Encoding, Decoding, and Managing Schemas

Learn how to manage log schemas with Vector.

type: guide domain: schemas

Before you begin, this guide assumes the following:

Data comes in all shapes and sizes. Vector has an array (let’s call it a vector 😎) of composable functionality for decoding your events in the right format, transforming them into the right shape, and passing that data on downstream.

While your first uses of Vector might be connecting stdin to honeycomb, eventually you’re going to have other requirements. Maybe regional laws prevent you from shipping certain data, or you need to do some data munging to conform some logs to the rest of your system. With a little configuration we can teach Vector to solve all these problems!

Overriding Global Field Names

By default, Vector primarily operates on three fields: host, message, and timestamp.

{
  "host": "my.host.com",
  "message": "some important content",
  "timestamp": "2019-11-01T21:15:47+00:00"
}

Vector sets these fields on logs as it ingests data (from a source). It may be that your data does not follow this convention. In this case you can modify the global defaults for all incoming data in the log_schema section of your vector.toml.

[log_schema]
host_key = "instance" # default "host"
message_key = "info" # default "message"
timestamp_key = "datetime" # default "timestamp"
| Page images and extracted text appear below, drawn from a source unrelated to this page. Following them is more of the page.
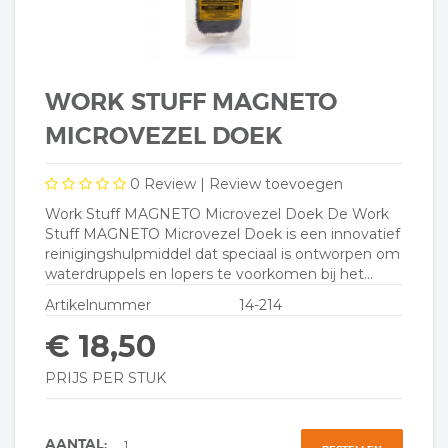
WORK STUFF MAGNETO
MICROVEZEL DOEK
0
Review |
Review toevoegen
Work Stuff MAGNETO Microvezel Doek De Work
Stuff MAGNETO Microvezel Doek is een innovatief
reinigingshulpmiddel dat speciaal is ontworpen om
waterdruppels en lopers te voorkomen bij het...
Artikelnummer
14-214
€ 18,50
PRIJS PER STUK
AANTAL:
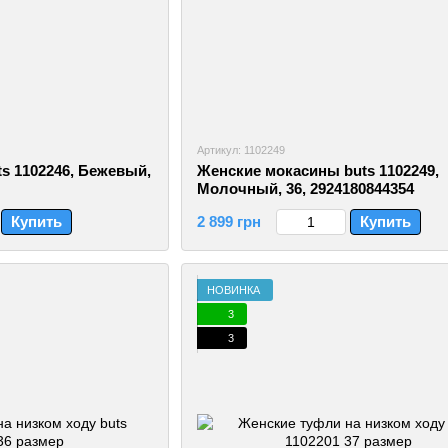
Артикул: 1102249
s 1102246, Бежевый,
Женские мокасины buts 1102249,
Молочный, 36, 2924180844354
Купить
2 899 грн
Купить
НОВИНКА
3
3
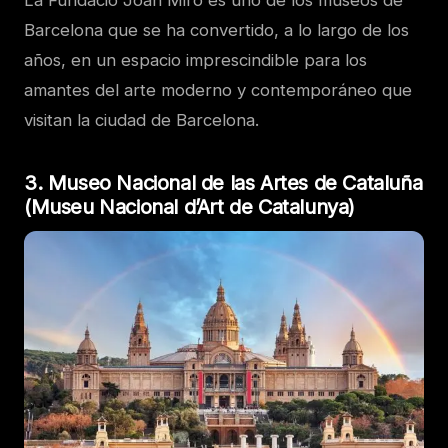
Barcelona que se ha convertido, a lo largo de los
años, en un espacio imprescindible para los
amantes del arte moderno y contemporáneo que
visitan la ciudad de Barcelona.
3. Museo Nacional de las Artes de Cataluña
(Museu Nacional d’Art de Catalunya)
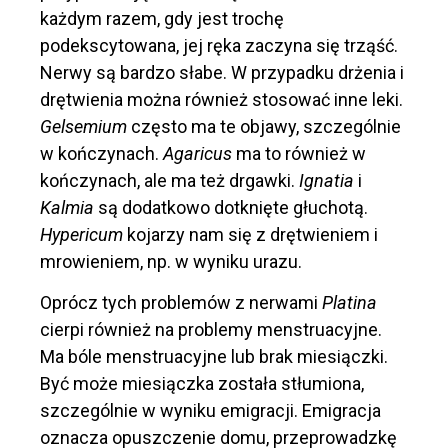
każdym razem, gdy jest trochę
podekscytowana, jej ręka zaczyna się trząść.
Nerwy są bardzo słabe. W przypadku drżenia i
drętwienia można również stosować inne leki.
Gelsemium
często ma te objawy, szczególnie
w kończynach.
Agaricus
ma to również w
kończynach, ale ma też drgawki.
Ignatia
i
Kalmia
są dodatkowo dotknięte głuchotą.
Hypericum
kojarzy nam się z drętwieniem i
mrowieniem, np. w wyniku urazu.
Oprócz tych problemów z nerwami
Platina
cierpi również na problemy menstruacyjne.
Ma bóle menstruacyjne lub brak miesiączki.
Być może miesiączka została stłumiona,
szczególnie w wyniku emigracji. Emigracja
oznacza opuszczenie domu, przeprowadzkę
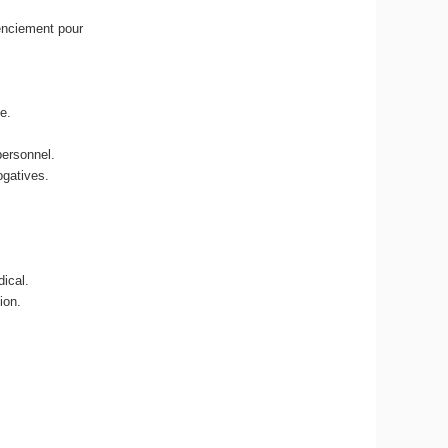
cenciement pour
e.
personnel.
ogatives.
dical.
ion.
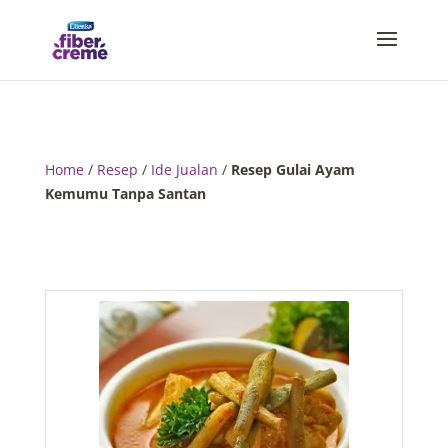
Home
/
Resep
/
Ide Jualan
/
Resep Gulai Ayam
Kemumu Tanpa Santan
# Sources, transforms, and sinks...
Not all sources use the host field.

We find this feature is useful when used with simple configs! As your number of components grows, your needs will change and you’ll likely need to configure this at a more fine-grained level.

Example: Custom timestamp field

Some services will produce logs with the timestamp field mapped to @timestamp or some other value.

If your vector pipeline is only working with data passing through these systems, you can add the following to your vector.toml:

[log_schema]
  timestamp_key = "@timestamp"  # Applies to all sources, sinks, and transforms!

[sources.my_naming_confused_source]
  type = "logplex"
  address = "0.0.0.0:8088"

Pipeline field filtering

Sometimes it is advantageous to filter out specific fields during the pipeline. You can use a remap transform to do this.

Commonly you’ll want to do this near either the source or sink of your pipeline. Some example use cases:

  • Dropping email, passport_number, or other personally identifiable information from logs before distributing them to third party services.
  • Filtering data for compliance with the GDPR or other regional laws. (eg EU to US dataflows)
  • Reducing the volume of data on a particular endpoint.

A transform of this type looks like this:

[transforms.strip_personal_details]
type = "remap"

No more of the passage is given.